In der Zwischenzeit hat BEYOND THE BLACK losgelegt wie die Feuerwehr – das musikalische Anfangstriplett besteht aus drei der besten Gassenhauer der Band. 'Lost In Forever' legt den Grundstein, bei 'Beyond The Mirror' ist das Publikum üblicherweise aufgewärmt und bei 'Halo Of The Dark' haben die Fans Betriebstemperatur erreicht. Ein guter Plan. Frontfrau Jennifer Haben agiert von den ganzen Querelen unbeeindruckt. Ich habe die Band in den letzten zwei Jahren ein halbes Dutzend Mal gesehen und meine, dass sich zwar das Geschehen noch mehr also zuvor auf die junge Sängerin fokussiert, doch selbige ist mit dem Rampenlicht vertraut und bewegt sich sicher in der Gewissheit, dass nahezu alle Augen auf sie gerichtet sind.

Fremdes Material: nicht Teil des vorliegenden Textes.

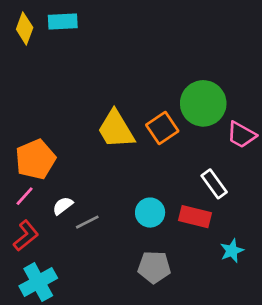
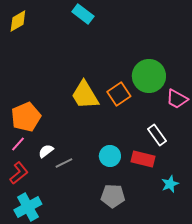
cyan rectangle: (63, 22) -> (83, 14), moved, turned 40
yellow diamond: (25, 28) -> (18, 21), turned 40

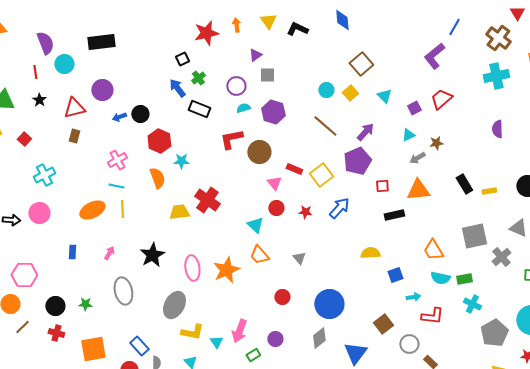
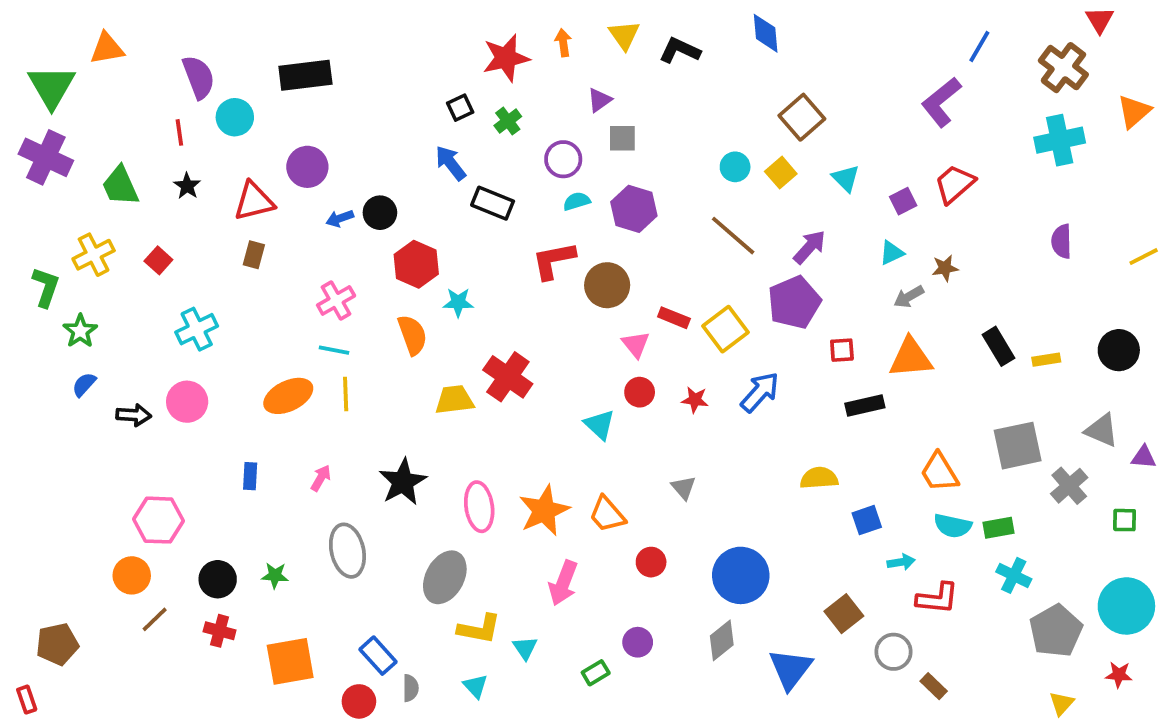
green cross: (198, 78) -> (508, 121), moved
orange trapezoid: (259, 255) -> (607, 514), moved
pink arrow: (239, 331) -> (563, 583), moved

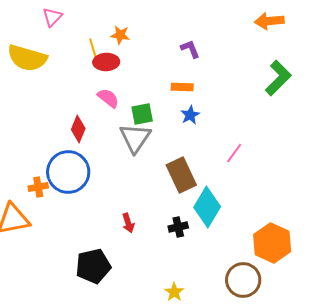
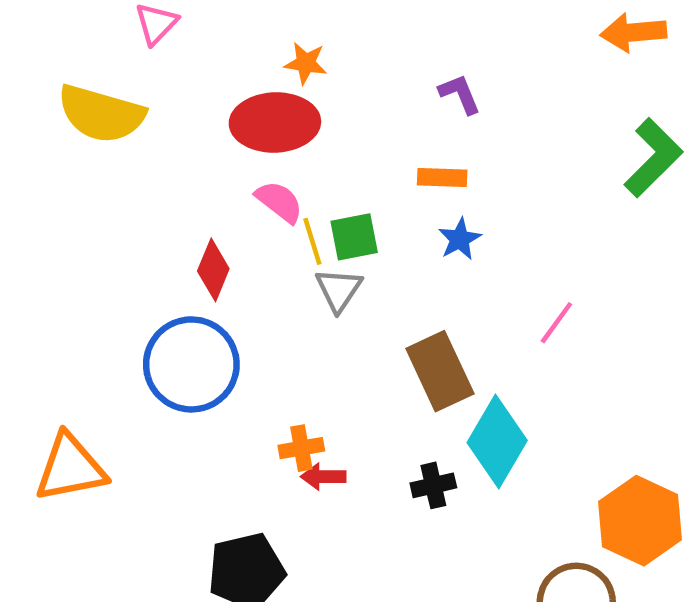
yellow line: (93, 49) -> (312, 241), moved
red ellipse: (106, 62) -> (275, 123), size x1.5
gray triangle: (135, 138) -> (339, 290), size x0.7
orange cross: (38, 187) -> (301, 448), moved
red arrow: (128, 223) -> (323, 477), turned 108

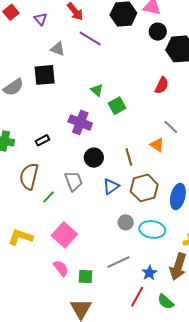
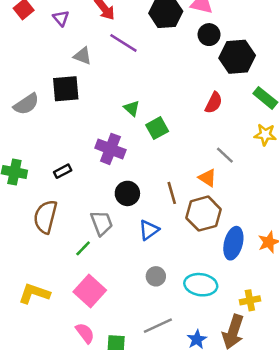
brown hexagon: (144, 188) -> (203, 214), moved
green line: (49, 197) -> (83, 248), moved
gray circle: (126, 222) -> (156, 276), moved

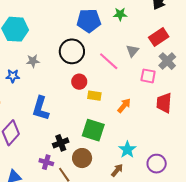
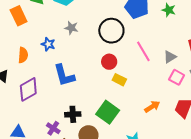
gray triangle: (132, 51) -> (170, 57), moved
blue star: (13, 76) -> (48, 44), moved
orange arrow: (124, 106) -> (152, 107), moved
blue L-shape: (41, 108) -> (64, 75), turned -50

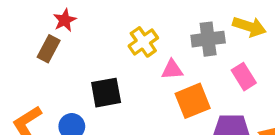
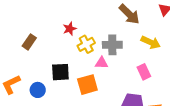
red star: (65, 20) -> (70, 29), moved
gray cross: (208, 39) -> (112, 45), moved
orange square: (193, 101) -> (87, 85), moved

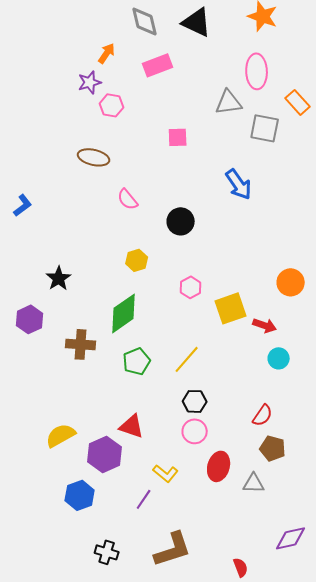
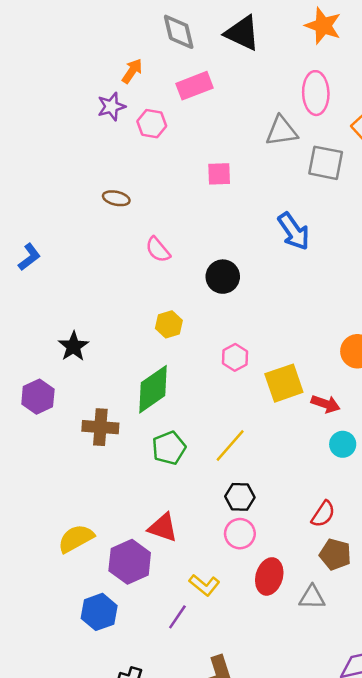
pink hexagon: (112, 105) -> (152, 124), moved
brown ellipse: (94, 157) -> (116, 198), size x0.7

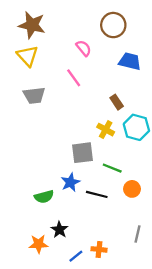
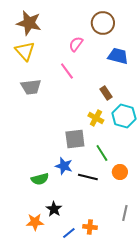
pink semicircle: (84, 48) -> (76, 44), turned -105
green line: (112, 168) -> (102, 153), turned 36
blue star: (70, 182) -> (64, 166), turned -30

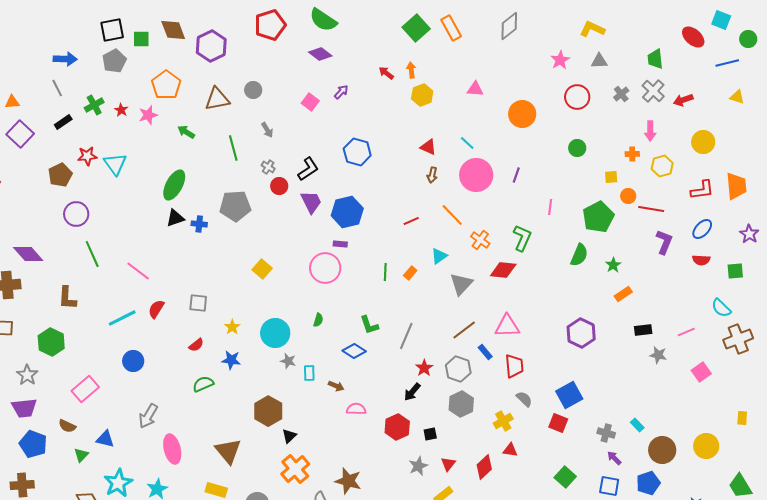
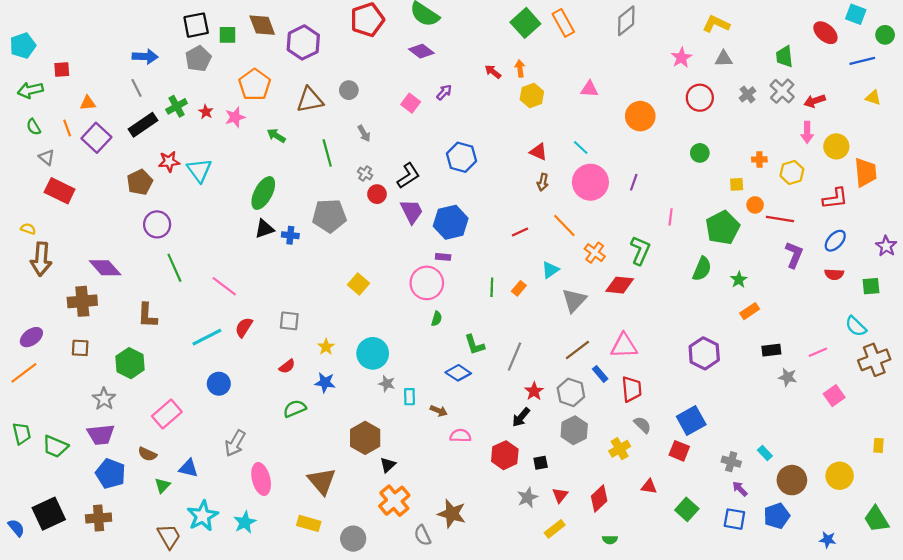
black rectangle: (63, 122) -> (143, 125), size x1.5
pink arrow: (650, 131) -> (807, 132), moved
orange trapezoid: (736, 186) -> (866, 172), moved
green semicircle: (318, 320) -> (437, 319), moved
red triangle: (510, 450) -> (649, 487), moved

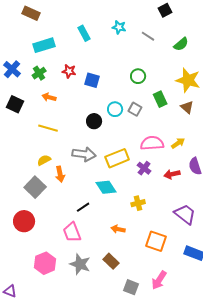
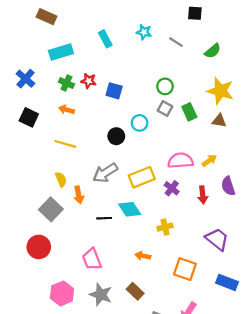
black square: (165, 10) -> (195, 13), turned 32
green cross: (39, 73) -> (66, 83), moved, turned -32
brown triangle: (187, 107) -> (219, 121), turned -32
gray square: (135, 109) -> (165, 109), moved
gray arrow: (84, 154) -> (105, 173), turned 140
yellow semicircle: (44, 160) -> (61, 179), turned 96
red arrow: (172, 174) -> (203, 195), turned -84
black line: (83, 207) -> (104, 218), moved, turned 32

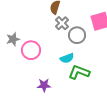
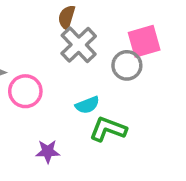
gray cross: (62, 23) -> (79, 45), size x1.5
gray circle: (77, 35) -> (127, 65), moved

Das einzige, was gelegentlich noch etwas unbeholfen wirkt, sind ihre Ansagen, die eher introvertiert und ein wenig unbeholfen wirken. Oder liegt das am Publikum? Das hier ist nicht die feierwütige Festivalcrowd oder das wohlmeinende SCORPIONS-Publikum, sondern eine Mischung aus Sponsoren, lokalen Mäzenen und regionaler Dorfjugend mit einigen Faneinsprengseln. Die Stimmung ist zwar gut, aber nicht überbordend. Dass BEYOND THE BLACK heute mit 'Shine And Shade' laut eigener Aussage einen Song spielt, der eine Live-Premiere ist, erhält daher nur verhaltenen Applaus.

Die Interimsmusiker der Band schlagen sich derweil gut. Hier wurden echte Profis engagiert, die nicht nur die Lieder und Soli locker spielen, sondern sich gleichzeitig auch in Szene zu setzen vermögen. Vielleicht hätte Jennifer den Jungs mal ein bisschen Licht gönnen können, denn die meiste Zeit sind die Scheinwerfer doch ausschließlich auf die junge Dame gerichtet, egal wie sehr sich auch die beiden Gitarristen und auch der im Hintergrund stehende Basser bemühen, das Haus zu rocken. Die Growls der beiden Saitenartisten können allerdings Christopher Hummels nicht das Wasser reichen. Die Songs waren natürlich auch für seine stimmliche Klangfarbe geschrieben, dafür machen die Burschen aber eine gute Figur. Ich würde fast sagen, dass es positiv wäre, wenn im Herbst diese Mannschaft die Clubtour absolvieren würde, denn heute klappt es gut und die Musiker überzeugen auf ganzer Linie.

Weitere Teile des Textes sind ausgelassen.